I had previously posted a lament, well several actually, about how my spouse views marriage primarily as a vehicle through which to raise kids, build houses and make a life together.

There might be some validity to my spouse's view.

I am not saying that I don't miss all that other great stuff: intimacy, romance, (some) passion. I do. Desperately. I haven't yet figured out if I can live without those.

So what am I saying?

Well first some background. Two rather big things happened today:

First, we closed on a house. I guess it brought home the "intimacy" of building a life together. That reminded me that this is "for real" and we are doing something worthwhile here. It isn't romantic, is isn't passionate, but it is a quiet, calm kind of intimacy. Like sharing something important with a friend, or being an important part of someone's life. Exactly like that actually.

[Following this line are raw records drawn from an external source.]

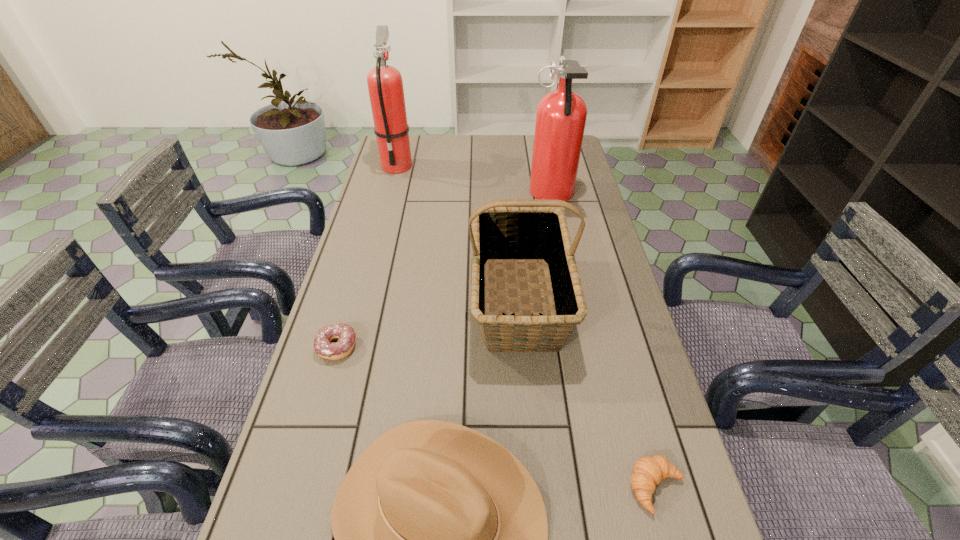 Locate an element on the screen. vacant area that lies between the doughnut and the left fire extinguisher is located at coordinates (368, 256).

The image size is (960, 540). I want to click on vacant point located between the left fire extinguisher and the doughnut, so click(x=368, y=256).

Find the location of a particular element. The width and height of the screenshot is (960, 540). free space between the basket and the crescent roll is located at coordinates (588, 394).

Locate an element on the screen. Image resolution: width=960 pixels, height=540 pixels. vacant area that lies between the doughnut and the left fire extinguisher is located at coordinates (368, 256).

The width and height of the screenshot is (960, 540). What are the coordinates of `free spot between the left fire extinguisher and the third tallest object` in the screenshot? It's located at (459, 233).

Choose which object is the fourth nearest neighbor to the doughnut. Please provide its 2D coordinates. Your answer should be formatted as a tuple, i.e. [(x, y)], where the tuple contains the x and y coordinates of a point satisfying the conditions above.

[(561, 115)]

At what (x,y) coordinates should I click in order to perform the action: click on object that can be found as the second closest to the doughnut. Please return your answer as a coordinate pair (x, y). This screenshot has height=540, width=960. Looking at the image, I should click on (509, 231).

Where is `vacant area in the image that satisfies the following two spatial constraints: 1. on the hose direction of the left fire extinguisher; 2. on the right side of the crescent roll`? The height and width of the screenshot is (540, 960). vacant area in the image that satisfies the following two spatial constraints: 1. on the hose direction of the left fire extinguisher; 2. on the right side of the crescent roll is located at coordinates (312, 488).

Image resolution: width=960 pixels, height=540 pixels. What are the coordinates of `blank area in the image that satisfies the following two spatial constraints: 1. on the hose direction of the crescent roll; 2. on the left side of the left fire extinguisher` in the screenshot? It's located at (312, 488).

Where is `free space that satisfies the following two spatial constraints: 1. on the hose direction of the left fire extinguisher; 2. on the right side of the right fire extinguisher`? The image size is (960, 540). free space that satisfies the following two spatial constraints: 1. on the hose direction of the left fire extinguisher; 2. on the right side of the right fire extinguisher is located at coordinates (389, 195). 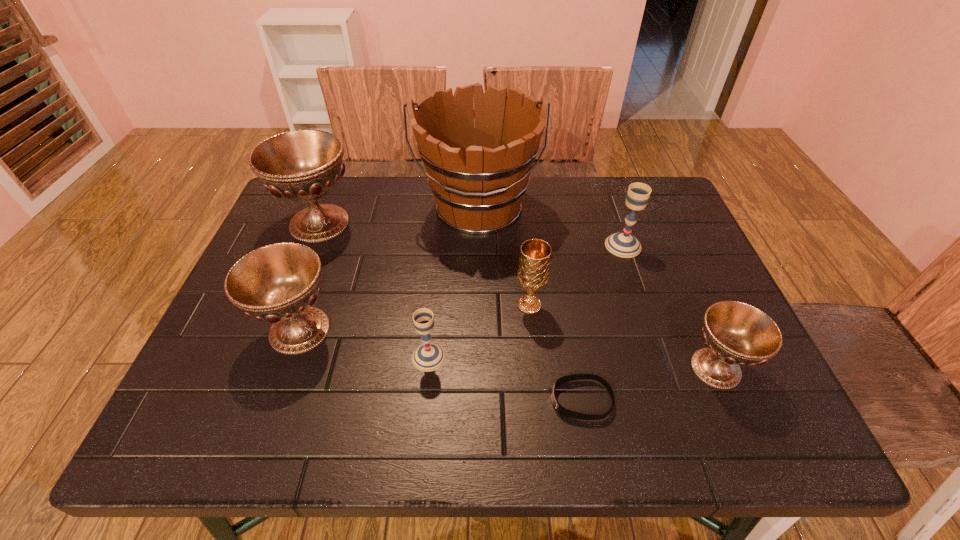 Image resolution: width=960 pixels, height=540 pixels. Find the location of `wine bucket`. wine bucket is located at coordinates (478, 185).

This screenshot has height=540, width=960. I want to click on the second tallest object, so click(303, 165).

This screenshot has height=540, width=960. What are the coordinates of `the tallest chalice` in the screenshot? It's located at (303, 165).

You are a GUI agent. You are given a task and a screenshot of the screen. Output one action in this format:
    pyautogui.click(x=<x>, y=<y>)
    Task: Click on the farther gray chalice
    
    Given the screenshot: What is the action you would take?
    click(x=623, y=244)

In order to click on the right gray chalice in this screenshot , I will do `click(623, 244)`.

What are the coordinates of `the second biggest red chalice` in the screenshot? It's located at (279, 283).

This screenshot has height=540, width=960. Find the location of `the fourth chalice from left to right`. the fourth chalice from left to right is located at coordinates (533, 269).

At what (x,y) coordinates should I click in order to perform the action: click on the smaller gray chalice. Please return your answer as a coordinate pair (x, y). Looking at the image, I should click on (427, 357).

Image resolution: width=960 pixels, height=540 pixels. I want to click on the nearer gray chalice, so click(x=427, y=357).

This screenshot has height=540, width=960. In order to click on the rightmost red chalice in this screenshot , I will do `click(737, 334)`. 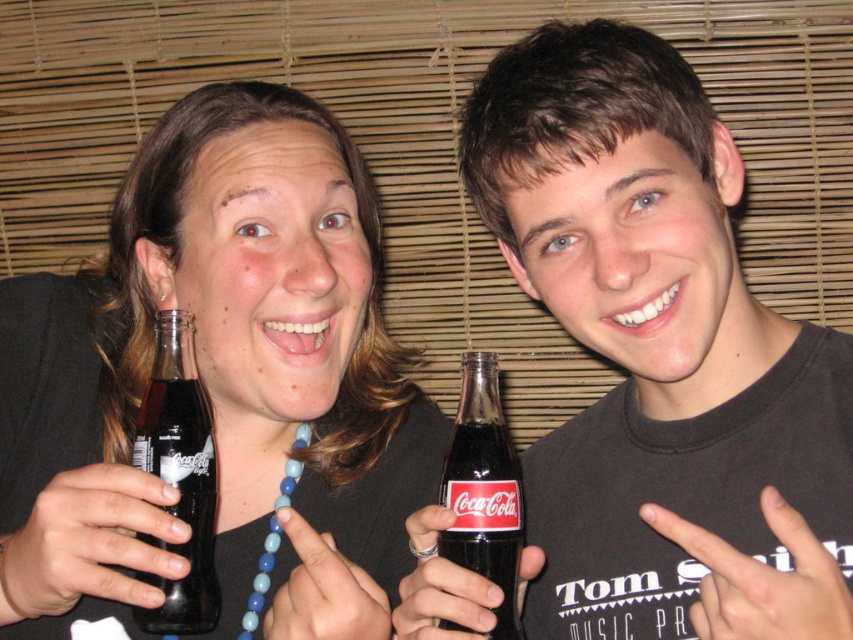 Question: Estimate the real-world distances between objects in this image. Which object is farther from the black glass coca-cola bottle at left?

Choices:
 (A) translucent glass bottle at left
 (B) black glass bottle at right
 (C) black glass coca-cola bottle at center

Answer: (B)

Question: Does black glass bottle at right come behind black glass coca-cola bottle at left?

Choices:
 (A) no
 (B) yes

Answer: (A)

Question: Is black glass bottle at right bigger than black glass coca-cola bottle at center?

Choices:
 (A) no
 (B) yes

Answer: (B)

Question: Does black glass bottle at right appear under translucent glass bottle at left?

Choices:
 (A) yes
 (B) no

Answer: (B)

Question: Which is nearer to the translucent glass bottle at left?

Choices:
 (A) black glass bottle at right
 (B) black glass coca-cola bottle at left
 (C) black glass coca-cola bottle at center

Answer: (B)

Question: Which point is closer to the camera?

Choices:
 (A) [514, 525]
 (B) [677, 323]

Answer: (A) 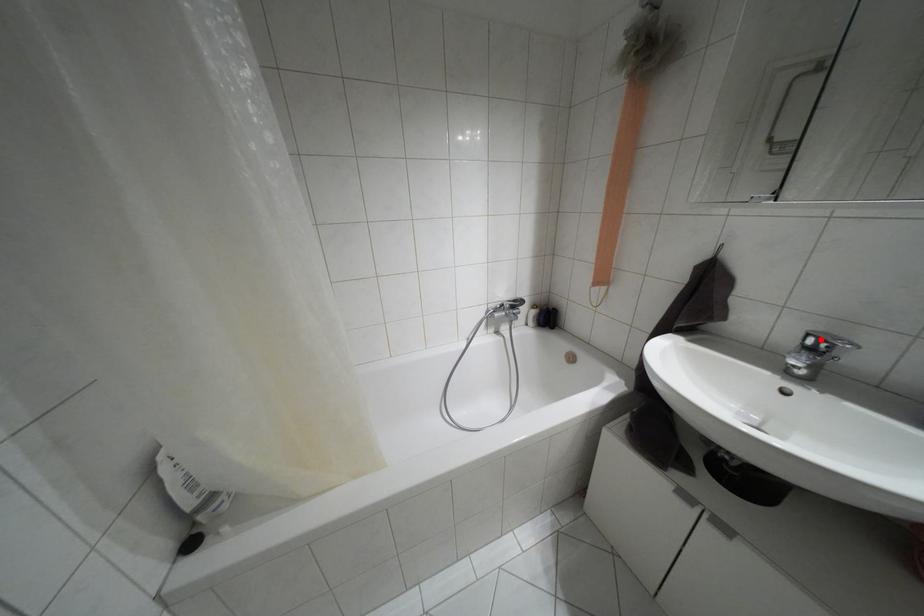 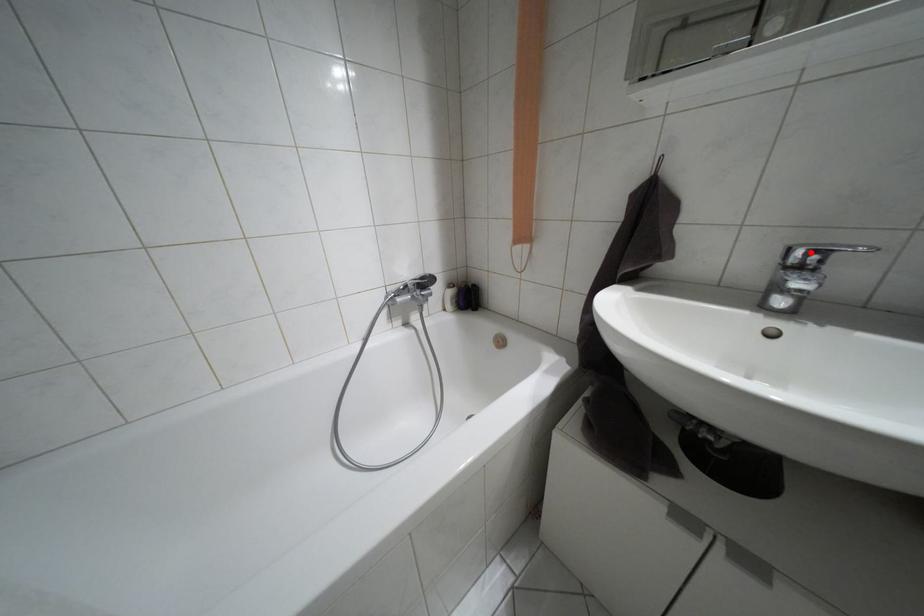 I am providing you with two images of the same scene from different viewpoints. A red point is marked on the first image and another point is marked on the second image. Do the highlighted points in image1 and image2 indicate the same real-world spot?

Yes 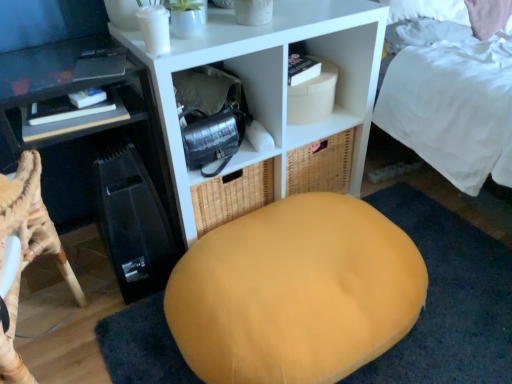 At what (x,y) coordinates should I click in order to perform the action: click on vacant space positioned to the left of black plastic shelf at left, the first shelf in the left-to-right sequence. Please return your answer as a coordinate pair (x, y). Image resolution: width=512 pixels, height=384 pixels. Looking at the image, I should click on (75, 272). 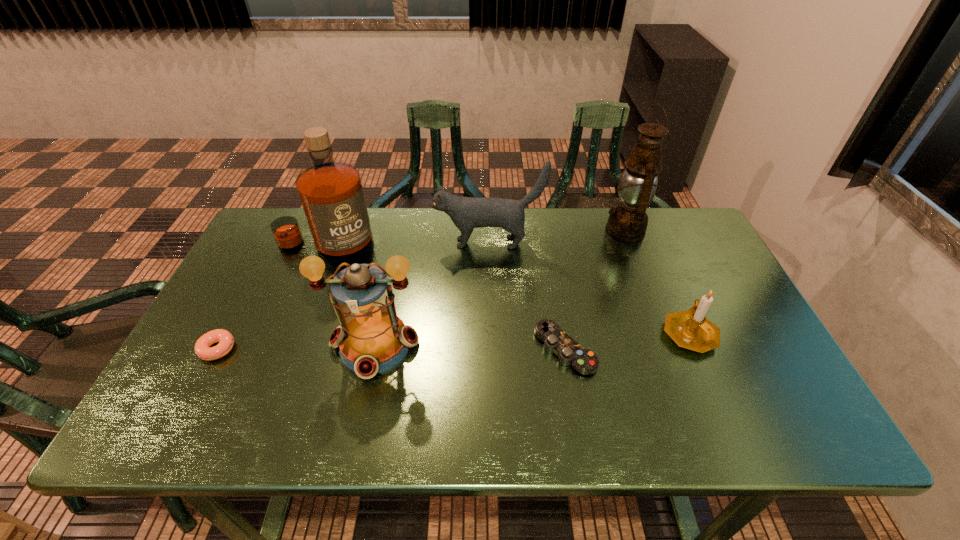 Locate an element on the screen. Image resolution: width=960 pixels, height=540 pixels. blank space located 0.320m at the face of the cat is located at coordinates (331, 243).

The height and width of the screenshot is (540, 960). What are the coordinates of `vacant region located at the face of the cat` in the screenshot? It's located at (376, 243).

At what (x,y) coordinates should I click in order to perform the action: click on vacant space located 0.050m on the front-facing side of the lantern. Please return your answer as a coordinate pair (x, y). Looking at the image, I should click on (363, 402).

Locate an element on the screen. free space located on the back of the fifth tallest object is located at coordinates (640, 219).

At what (x,y) coordinates should I click in order to perform the action: click on vacant space situated 0.240m on the right of the control. Please return your answer as a coordinate pair (x, y). The width and height of the screenshot is (960, 540). Looking at the image, I should click on coord(692,349).

Where is `blank space located on the back of the doughnut`? The height and width of the screenshot is (540, 960). blank space located on the back of the doughnut is located at coordinates (250, 287).

Identify the location of oil lamp located at the far edge. (627, 222).

Identify the location of liquor located in the far edge section of the desktop. The image size is (960, 540). (331, 193).

Locate an element on the screen. The width and height of the screenshot is (960, 540). cat located in the far edge section of the desktop is located at coordinates (467, 213).

This screenshot has height=540, width=960. I want to click on liquor present at the left edge, so click(x=331, y=193). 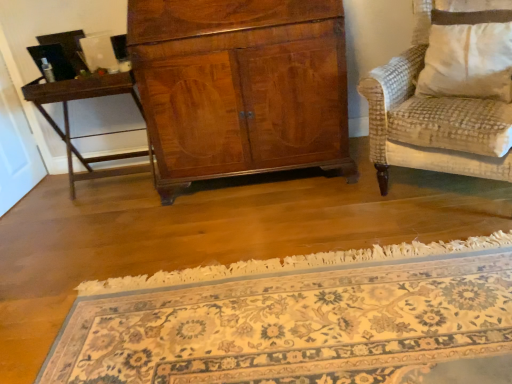 At what (x,y) coordinates should I click in order to perform the action: click on free space above floral carpet at center (from a real-world perspective). Please return your answer as a coordinate pair (x, y). This screenshot has height=384, width=512. Looking at the image, I should click on (225, 260). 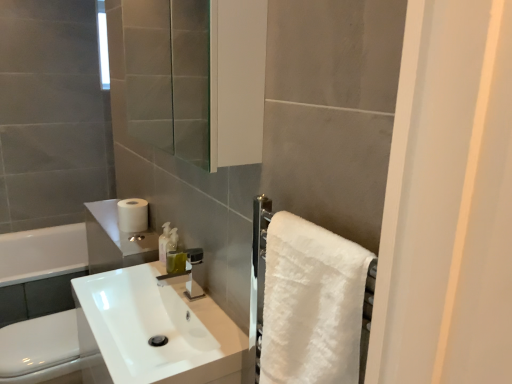 What is the approximate width of translucent plastic soap dispenser at center?

It is 6.31 centimeters.

What do you see at coordinates (41, 349) in the screenshot? This screenshot has width=512, height=384. I see `white glossy toilet bowl at lower left` at bounding box center [41, 349].

The width and height of the screenshot is (512, 384). In order to click on translucent plastic soap dispenser at center in this screenshot , I will do `click(172, 240)`.

Where is `white glossy sink at center`? Image resolution: width=512 pixels, height=384 pixels. white glossy sink at center is located at coordinates (153, 330).

From the image's perspective, does translucent plastic soap dispenser at center appear lower than white glossy toilet bowl at lower left?

Actually, translucent plastic soap dispenser at center appears above white glossy toilet bowl at lower left in the image.

Is translucent plastic soap dispenser at center not close to white glossy toilet bowl at lower left?

No, there isn't a large distance between translucent plastic soap dispenser at center and white glossy toilet bowl at lower left.

Which is behind, point (175, 246) or point (60, 375)?

Point (175, 246)

Does translucent plastic soap dispenser at center have a larger size compared to white glossy toilet bowl at lower left?

No, translucent plastic soap dispenser at center is not bigger than white glossy toilet bowl at lower left.

Is the surface of translucent plastic soap dispenser at center in direct contact with translucent plastic soap dispenser at center?

Yes, translucent plastic soap dispenser at center is in contact with translucent plastic soap dispenser at center.

From the image's perspective, is translucent plastic soap dispenser at center located above or below translucent plastic soap dispenser at center?

Clearly, from the image's perspective, translucent plastic soap dispenser at center is below translucent plastic soap dispenser at center.

Considering the positions of objects translucent plastic soap dispenser at center and translucent plastic soap dispenser at center in the image provided, who is behind, translucent plastic soap dispenser at center or translucent plastic soap dispenser at center?

→ translucent plastic soap dispenser at center is more distant.

Is translucent plastic soap dispenser at center shorter than translucent plastic soap dispenser at center?

Incorrect, the height of translucent plastic soap dispenser at center does not fall short of that of translucent plastic soap dispenser at center.

From a real-world perspective, is white matte toilet paper at upper left physically located above or below translucent plastic soap dispenser at center?

white matte toilet paper at upper left is above translucent plastic soap dispenser at center.

Is white matte toilet paper at upper left taller or shorter than translucent plastic soap dispenser at center?

In the image, white matte toilet paper at upper left appears to be shorter than translucent plastic soap dispenser at center.

Between white matte toilet paper at upper left and translucent plastic soap dispenser at center, which one has smaller size?

Smaller between the two is translucent plastic soap dispenser at center.

Is white matte toilet paper at upper left directly adjacent to translucent plastic soap dispenser at center?

There is a gap between white matte toilet paper at upper left and translucent plastic soap dispenser at center.

Which of these two, white matte toilet paper at upper left or translucent plastic soap dispenser at center, stands shorter?

Standing shorter between the two is white matte toilet paper at upper left.

You are a GUI agent. You are given a task and a screenshot of the screen. Output one action in this format:
    pyautogui.click(x=<x>, y=<y>)
    Task: Click on the toiletry in front of the white matte toilet paper at upper left
    
    Given the screenshot: What is the action you would take?
    tap(164, 241)

Is white matte toilet paper at upper left next to translucent plastic soap dispenser at center and touching it?

No, white matte toilet paper at upper left is not next to translucent plastic soap dispenser at center.

Would you say white glossy toilet bowl at lower left is inside or outside white matte toilet paper at upper left?

white glossy toilet bowl at lower left is not inside white matte toilet paper at upper left, it's outside.

Are white glossy toilet bowl at lower left and white matte toilet paper at upper left beside each other?

white glossy toilet bowl at lower left and white matte toilet paper at upper left are not in contact.

Measure the distance between white glossy toilet bowl at lower left and white matte toilet paper at upper left.

They are 22.18 inches apart.

Does point (62, 374) come in front of point (139, 218)?

Yes, it is.

From a real-world perspective, is translucent plastic soap dispenser at center located beneath translucent plastic soap dispenser at center?

Yes.

Which is closer, (165, 235) or (172, 244)?

The point (172, 244) is in front.

Which is behind, translucent plastic soap dispenser at center or translucent plastic soap dispenser at center?

translucent plastic soap dispenser at center.

Is there a large distance between translucent plastic soap dispenser at center and translucent plastic soap dispenser at center?

They are positioned close to each other.

Is white matte toilet paper at upper left at the back of white glossy sink at center?

No, white matte toilet paper at upper left is not at the back of white glossy sink at center.

Is white glossy sink at center to the left of white matte toilet paper at upper left from the viewer's perspective?

Incorrect, white glossy sink at center is not on the left side of white matte toilet paper at upper left.

Are white glossy sink at center and white matte toilet paper at upper left making contact?

white glossy sink at center is not next to white matte toilet paper at upper left, and they're not touching.

Is white glossy sink at center bigger than white matte toilet paper at upper left?

Indeed, white glossy sink at center has a larger size compared to white matte toilet paper at upper left.

Where is `soap dispenser above the white glossy toilet bowl at lower left (from a real-world perspective)`? Image resolution: width=512 pixels, height=384 pixels. soap dispenser above the white glossy toilet bowl at lower left (from a real-world perspective) is located at coordinates (172, 240).

Where is `soap dispenser on the right of translucent plastic soap dispenser at center`? The width and height of the screenshot is (512, 384). soap dispenser on the right of translucent plastic soap dispenser at center is located at coordinates (172, 240).

When comparing their distances from white fluffy towel at right, does translucent plastic soap dispenser at center or white glossy toilet bowl at lower left seem closer?

Among the two, translucent plastic soap dispenser at center is located nearer to white fluffy towel at right.

Estimate the real-world distances between objects in this image. Which object is further from white glossy sink at center, white fluffy towel at right or translucent plastic soap dispenser at center?

Based on the image, white fluffy towel at right appears to be further to white glossy sink at center.

Looking at the image, which one is located further to translucent plastic soap dispenser at center, white glossy sink at center or white glossy toilet bowl at lower left?

white glossy toilet bowl at lower left.

Which object lies further to the anchor point white matte toilet paper at upper left, translucent plastic soap dispenser at center or white fluffy towel at right?

white fluffy towel at right is positioned further to the anchor white matte toilet paper at upper left.

When comparing their distances from translucent plastic soap dispenser at center, does translucent plastic soap dispenser at center or white fluffy towel at right seem further?

white fluffy towel at right is further to translucent plastic soap dispenser at center.

From the image, which object appears to be nearer to white glossy sink at center, white glossy toilet bowl at lower left or white fluffy towel at right?

white glossy toilet bowl at lower left is closer to white glossy sink at center.

Considering their positions, is white glossy toilet bowl at lower left positioned further to white glossy sink at center than translucent plastic soap dispenser at center?

translucent plastic soap dispenser at center lies further to white glossy sink at center than the other object.

Looking at this image, which object lies nearer to the anchor point white fluffy towel at right, white glossy toilet bowl at lower left or translucent plastic soap dispenser at center?

Among the two, translucent plastic soap dispenser at center is located nearer to white fluffy towel at right.

Where is `toilet bowl between white glossy sink at center and white matte toilet paper at upper left along the z-axis`? This screenshot has height=384, width=512. toilet bowl between white glossy sink at center and white matte toilet paper at upper left along the z-axis is located at coordinates (41, 349).

Image resolution: width=512 pixels, height=384 pixels. Find the location of `soap dispenser between white glossy sink at center and white matte toilet paper at upper left from front to back`. soap dispenser between white glossy sink at center and white matte toilet paper at upper left from front to back is located at coordinates (172, 240).

I want to click on toilet bowl between white fluffy towel at right and white matte toilet paper at upper left in the front-back direction, so click(x=41, y=349).

Find the location of a particular element. sink between white fluffy towel at right and white matte toilet paper at upper left along the z-axis is located at coordinates (153, 330). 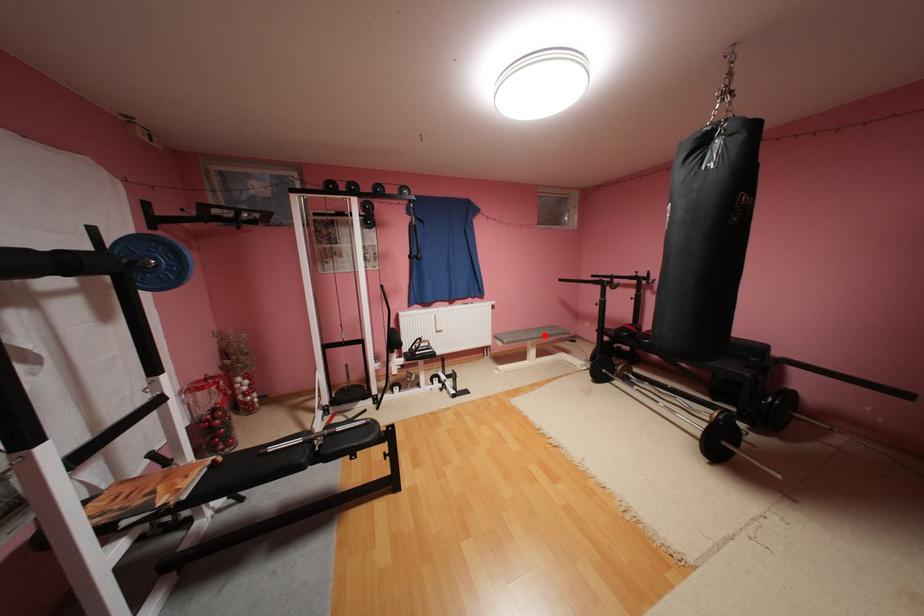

The second thing that happened is that one of our old neighbors filed suit against my spouse on completely spurious (invented) grounds. I'm biased, but you'll just have to take my word on this. This has been soul-crushingly painful (and expensive) for us and particularly for my spouse. Some people are just horrible. This elicited two reactions in me: first and foremost anger, even hatred I would say. Secondly, feelings of sincere love and caring for my spouse who is one of the nicest, most giving people I know. This view of my spouse is universally held by everyone who knows Pat. This emphasized the point that another part of marriage is supporting and caring for each other, presenting a united front to the world. We have that. We have been through blindingly painful experiences, I am so happy I didn't have to do it alone.

So I was reminded that marriage has many dimensions to it and all are important. At various times in our lives some are more important that others. For me now, for whatever reason, I am craving intimacy/romance/passion. For my spouse, the parent/roommate stuff is paramount. I don't know if this difference is resolvable, survivable even, from the point of view of our marriage, whether it will persist or diminish with time, but I guess I gained a bit of perspective on marriage about things that I might have been overlooking before.

While it is hard for me not to think about the stuff I feel I am missing, I need to remember the stuff I do have and not take it for granted or forget that it too is important.

To the wonderful and maddening complexity of life, love, marriage, raising kids, building houses and being there for each other... cheers.